This patch introduces another new build mechanism that allows creating
custom kernel exporting only symbols required by specific application.
Such kernel benefits from smaller size and better security as all unneeded
code is removed. This patch addresses remaining part of the 
modularization/librarization
functionality as explained by the issue #1110 and this part of the roadmap -
https://github.com/cloudius-systems/osv/wiki/Roadmap#modularizationlibrarization.
This idea was also mentioned in the P99 OSv presentation - see slide 12.

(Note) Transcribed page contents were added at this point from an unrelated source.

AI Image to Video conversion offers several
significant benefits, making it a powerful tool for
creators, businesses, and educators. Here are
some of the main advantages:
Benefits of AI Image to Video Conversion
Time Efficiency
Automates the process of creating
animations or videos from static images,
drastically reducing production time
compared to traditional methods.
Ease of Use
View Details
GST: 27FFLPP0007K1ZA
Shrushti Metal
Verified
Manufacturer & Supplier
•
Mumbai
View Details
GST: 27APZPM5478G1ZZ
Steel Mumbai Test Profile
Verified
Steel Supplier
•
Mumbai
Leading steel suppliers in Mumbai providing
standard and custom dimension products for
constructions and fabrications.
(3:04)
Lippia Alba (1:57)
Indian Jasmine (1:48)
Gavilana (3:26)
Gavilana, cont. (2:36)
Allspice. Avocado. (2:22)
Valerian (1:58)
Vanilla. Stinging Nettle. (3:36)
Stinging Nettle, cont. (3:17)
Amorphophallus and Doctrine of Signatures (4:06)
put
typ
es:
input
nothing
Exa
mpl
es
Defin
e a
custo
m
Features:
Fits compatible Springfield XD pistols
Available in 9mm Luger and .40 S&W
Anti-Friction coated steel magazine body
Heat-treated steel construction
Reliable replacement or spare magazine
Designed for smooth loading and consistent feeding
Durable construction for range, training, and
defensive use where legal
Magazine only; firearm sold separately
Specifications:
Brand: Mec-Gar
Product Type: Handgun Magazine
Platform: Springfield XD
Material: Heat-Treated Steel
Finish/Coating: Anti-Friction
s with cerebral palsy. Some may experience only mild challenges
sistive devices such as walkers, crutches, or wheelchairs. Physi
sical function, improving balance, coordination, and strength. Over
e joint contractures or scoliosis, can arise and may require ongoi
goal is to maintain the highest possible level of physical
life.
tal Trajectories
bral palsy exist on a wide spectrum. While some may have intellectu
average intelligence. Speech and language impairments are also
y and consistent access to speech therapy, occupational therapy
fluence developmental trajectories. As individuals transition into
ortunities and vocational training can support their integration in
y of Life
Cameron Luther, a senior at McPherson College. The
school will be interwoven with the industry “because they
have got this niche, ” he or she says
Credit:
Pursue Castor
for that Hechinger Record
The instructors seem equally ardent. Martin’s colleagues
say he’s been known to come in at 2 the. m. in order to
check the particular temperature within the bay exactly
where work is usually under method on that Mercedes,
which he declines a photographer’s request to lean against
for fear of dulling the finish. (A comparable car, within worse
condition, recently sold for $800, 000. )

In essence, this patch adds two new scripts that analyse the build
manifest, detect ELF files and identify symbols required from OSv kernel
and finally produce an application specific version script under
build/last/app_version_script:

- scripts/list_manifest_files.py - reads build/last/usr.manifest and
  produces a list of file paths on host filesystem
- scripts/generate_app_version_script.sh - iterates over manifest files
  produced by list_manifest_files.py, identifies undefined symbols in the
  ELF files using objdump that are also exported by OSv kernel and
  finally generates build/last/app_version_script

This patch also makes some modest changes to the main makefile to
support new parameter - conf_version_script - intended to point to a
custom version script. Please note that this new functionality only
works when building kernel with most symbols hidden
(conf_hide_symbols=1).

To take advantage of this new feature one would follow these steps:
1. Build image for given application.
2. Run scripts/generate_app_version_script.sh to produce
app_version_script.
3. Re-build the image with kernel exporting only symbols needed by an
app like so:

./scripts/build fs=rofs conf_hide_symbols=1 image=golang-pie-example \
 conf_version_script=build/last/app_version_script

The version script generated for the golang ELF list only 30 symbols.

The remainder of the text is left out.